= Beginning of Section =
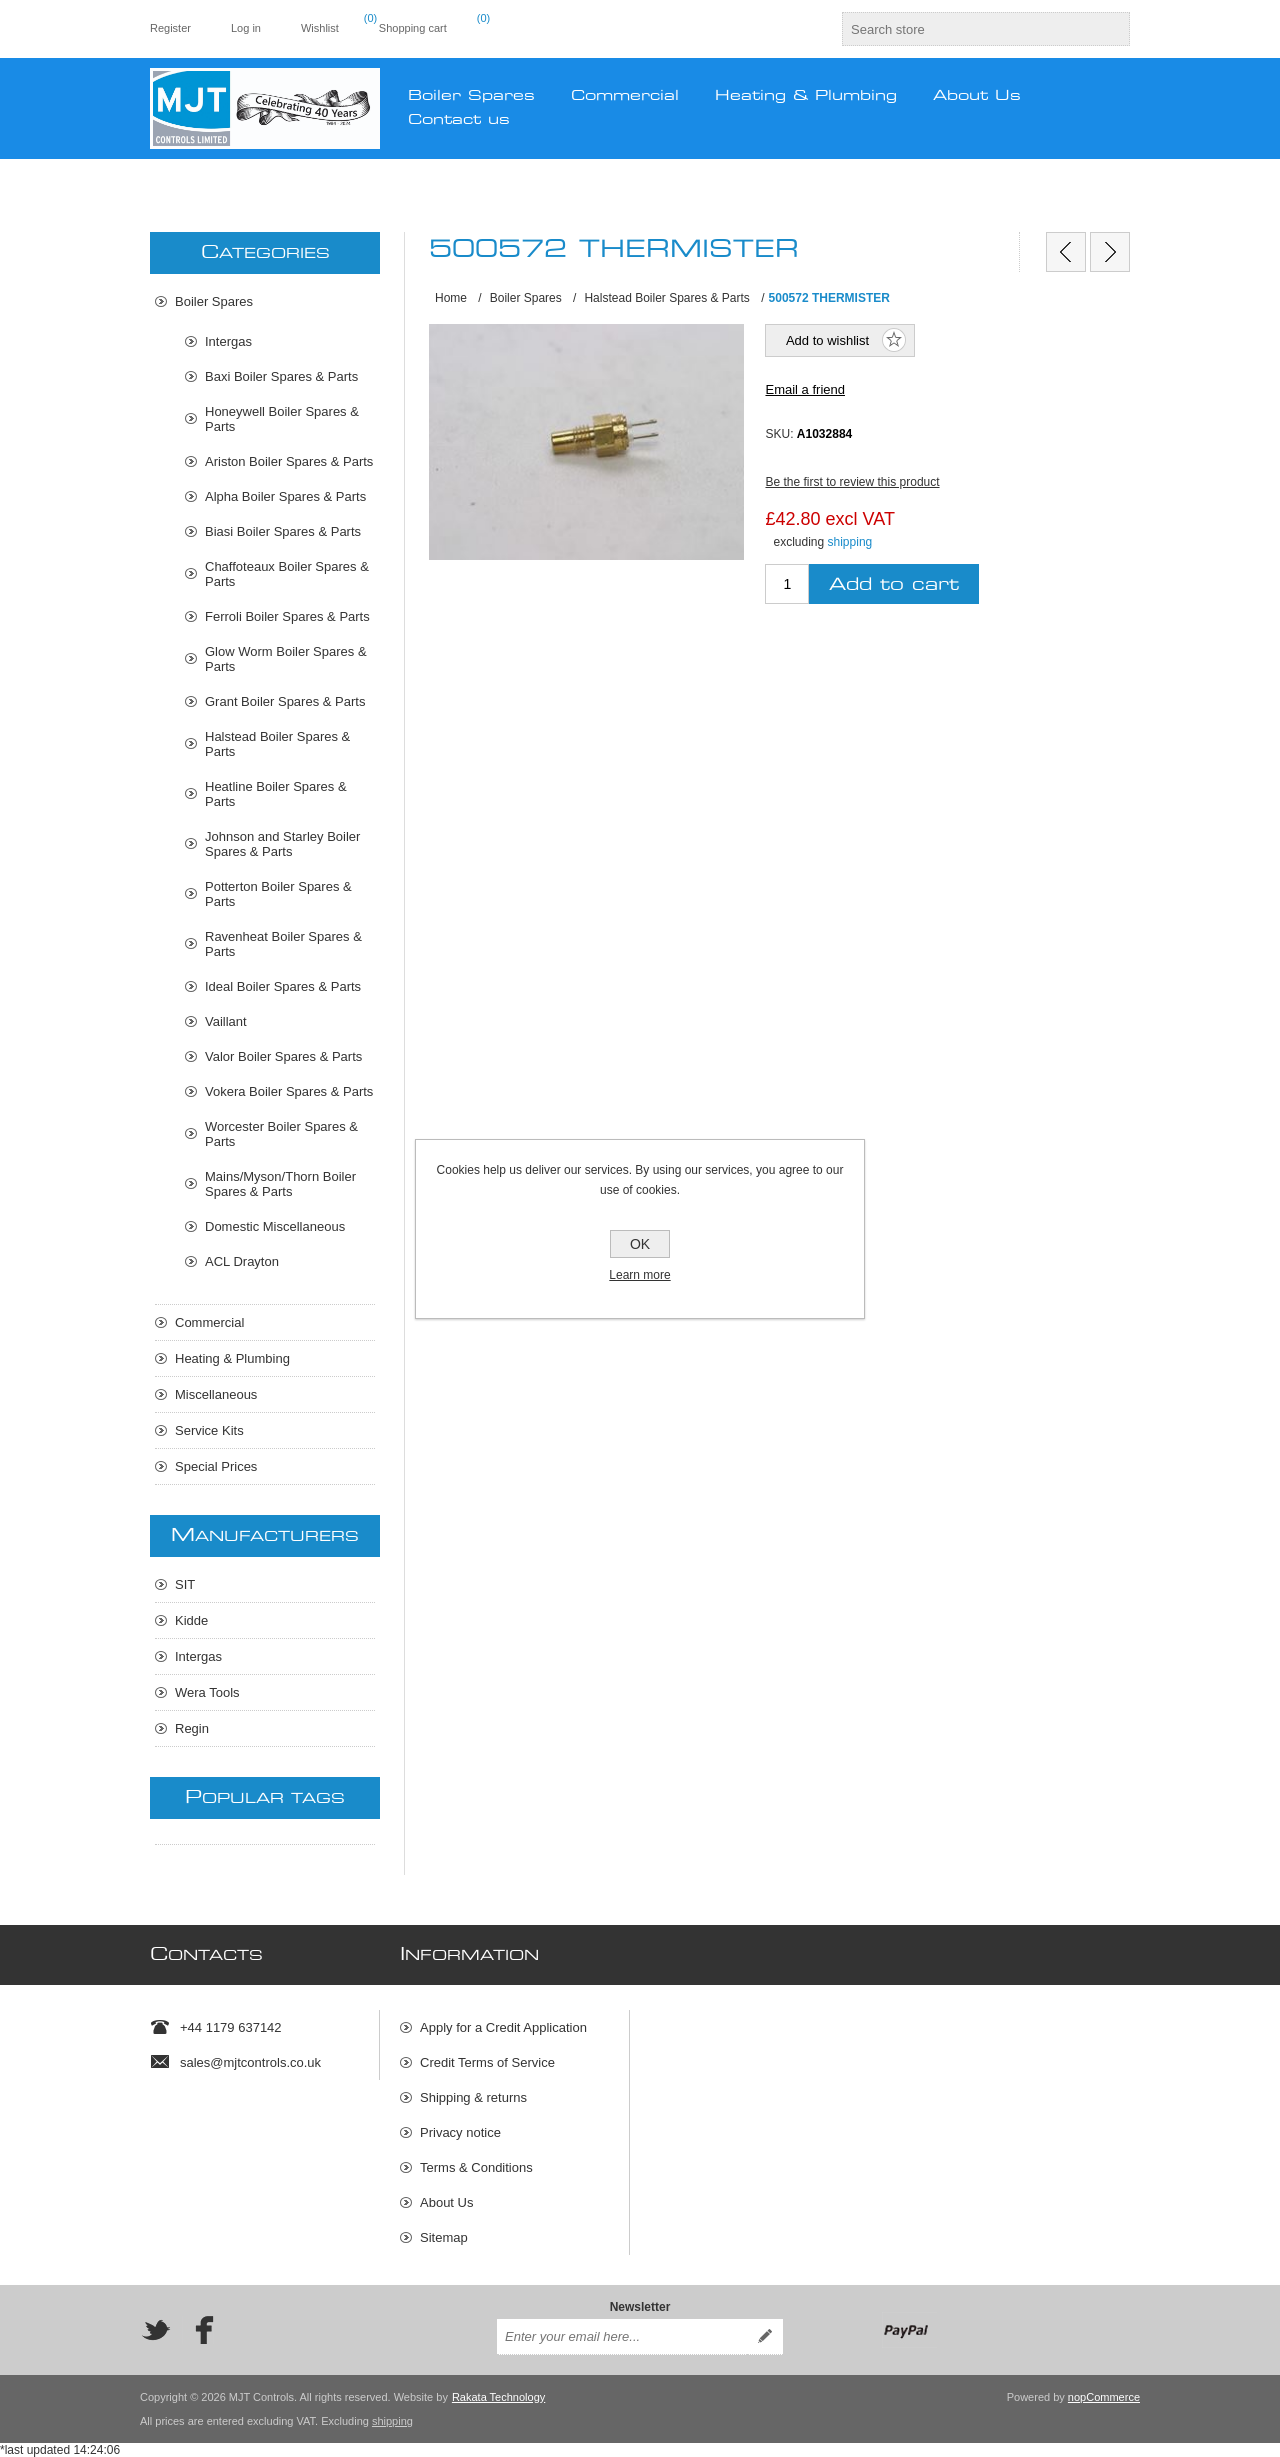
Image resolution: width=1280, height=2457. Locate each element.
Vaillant (226, 1021)
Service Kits (209, 1430)
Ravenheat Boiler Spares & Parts (283, 944)
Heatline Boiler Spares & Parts (276, 794)
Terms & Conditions (476, 2167)
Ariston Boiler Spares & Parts (289, 461)
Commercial (209, 1322)
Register (170, 28)
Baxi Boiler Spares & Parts (281, 376)
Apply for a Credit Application (503, 2027)
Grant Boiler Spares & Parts (285, 701)
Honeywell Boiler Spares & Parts (282, 419)
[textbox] (968, 29)
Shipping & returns (473, 2097)
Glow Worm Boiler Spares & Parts (286, 659)
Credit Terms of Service (487, 2062)
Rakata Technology (498, 2397)
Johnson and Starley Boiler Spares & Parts (282, 844)
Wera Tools (207, 1692)
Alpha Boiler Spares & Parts (285, 496)
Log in (246, 28)
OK (640, 1244)
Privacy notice (460, 2132)
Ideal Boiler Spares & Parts (283, 986)
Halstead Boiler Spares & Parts (277, 744)
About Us (446, 2202)
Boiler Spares (214, 301)
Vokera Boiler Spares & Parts (289, 1091)
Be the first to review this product (852, 482)
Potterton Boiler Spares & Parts (278, 894)
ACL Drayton (242, 1261)
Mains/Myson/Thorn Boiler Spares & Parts (280, 1184)
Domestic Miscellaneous (275, 1226)
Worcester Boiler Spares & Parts (281, 1134)
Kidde (191, 1620)
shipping (850, 542)
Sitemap (444, 2237)
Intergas (228, 341)
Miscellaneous (216, 1394)
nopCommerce (1104, 2397)
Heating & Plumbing (232, 1358)
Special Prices (216, 1466)
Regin (192, 1728)
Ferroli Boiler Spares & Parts (287, 616)
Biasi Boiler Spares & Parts (283, 531)
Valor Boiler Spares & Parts (283, 1056)
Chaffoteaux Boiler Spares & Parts (287, 574)
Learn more (639, 1275)
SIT (185, 1584)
= End of Section =
**ACTION ITEM:** Please return exactly the lines from the one containing "Wera Tools (207, 1692)" through the end of the entries above, adding no other line.

**RESULT OF THIS TASK:**
Wera Tools (207, 1692)
Alpha Boiler Spares & Parts (285, 496)
Log in (246, 28)
OK (640, 1244)
Privacy notice (460, 2132)
Ideal Boiler Spares & Parts (283, 986)
Halstead Boiler Spares & Parts (277, 744)
About Us (446, 2202)
Boiler Spares (214, 301)
Vokera Boiler Spares & Parts (289, 1091)
Be the first to review this product (852, 482)
Potterton Boiler Spares & Parts (278, 894)
ACL Drayton (242, 1261)
Mains/Myson/Thorn Boiler Spares & Parts (280, 1184)
Domestic Miscellaneous (275, 1226)
Worcester Boiler Spares & Parts (281, 1134)
Kidde (191, 1620)
shipping (850, 542)
Sitemap (444, 2237)
Intergas (228, 341)
Miscellaneous (216, 1394)
nopCommerce (1104, 2397)
Heating & Plumbing (232, 1358)
Special Prices (216, 1466)
Regin (192, 1728)
Ferroli Boiler Spares & Parts (287, 616)
Biasi Boiler Spares & Parts (283, 531)
Valor Boiler Spares & Parts (283, 1056)
Chaffoteaux Boiler Spares & Parts (287, 574)
Learn more (639, 1275)
SIT (185, 1584)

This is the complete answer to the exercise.